A sample K8ssandra deployment including Apache Cassandra and cass-operator:
Principle 3: Make observability easy
The three pillars of observable systems are logging, metrics, and tracing. Kubernetes provides a great starting point by exposing the logs of each container to third-party log aggregation solutions. Metrics and tracing require a bit more effort to implement, but there are multiple solutions available.
The K8ssandra project supports metrics collection using the kube-prometheus-stack. The Metrics Collector for Apache Cassandra (MCAC) is deployed as an agent on each Cassandra node, providing a dedicated metrics endpoint. A ServiceMonitor from the kube-prometheus-stack pulls metrics from each agent and stores them in Prometheus for use by Grafana or other visualization and analysis tools.
Principle 4: Make the default configuration secure
Kubernetes networking is secure by default: ports must be explicitly exposed in order to be accessed externally to a pod. This sets a useful precedent for database deployment, forcing us to think carefully about how each control plane and data plane interface will be exposed, and which interfaces should be exposed via a Kubernetes Service.
In Kassandra, CQL access is exposed as a service for each CassandraDatacenter resource, while APIs for management and metrics are accessed for individual Cassandra nodes by cass-operator and the Prometheus Service Monitor, respectively.

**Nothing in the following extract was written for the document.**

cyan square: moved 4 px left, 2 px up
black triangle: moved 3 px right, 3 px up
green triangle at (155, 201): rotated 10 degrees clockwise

Kubernetes also provides facilities for secret management, including sharing encryption keys and configuring administrative accounts. K8ssandra deployments replace Cassandra’s default administrator account with a new administrator username and password.
Principle 5: Prefer declarative configuration
In the Kubernetes declarative approach, you specify the desired state of resources and controllers manipulate the underlying infrastructure in order to achieve that state. Cass-operator allows you to specify the desired number of nodes in a cluster, and manages the details of placing new nodes to scale up, and selecting which nodes to remove to scale down.
The next generation of operators should enable us to specify rules for stored data size, number of transactions per second, or both. Perhaps we’ll be able to specify maximum and minimum cluster sizes, and when to move less frequently used data to object storage.
The best designs draw on the wisdom of the community
Hopefully I’ve convinced you that Kubernetes is a great source of best practices for cloud-native database implementations, and the innovation continues. Solutions for federating Kubernetes clusters are still maturing, but will soon make it much simpler to manage multi-data center Cassandra clusters in Kubernetes. In the Cassandra community, we can work to make extensions for management and metrics a part of the core Apache project so that Cassandra is more naturally cloud-native for everyone, right out of the box.
If you’re excited at the prospect of cloud-native databases on Kubernetes, you’re not alone. A group of like-minded individuals and organizations has assembled as the Data on Kubernetes Community, which has hosted over 50 meetups in multiple languages since its inception last year. We’re grateful to MayaData for helping to start this community, and are excited to announce that DataStax has joined as a co-sponsor of the DoKC.
In more great news, the DoKC was accepted as an official CNCF community group, and hosted the first ever Data on Kubernetes Day as part of Kubecon/CloudNativeCon Europe on May 3. Rick Vasquez’s talk, “A Call for DBMS to Modernize on Kubernetes,” lays down a challenge to make the architectural changes required to become truly cloud native. Together, we’ll arrive at the best solutions through collaboration in open source communities like Kubernetes, Data on Kubernetes, Apache Cassandra, and K8ssandra. Let’s lead with code and keep talking!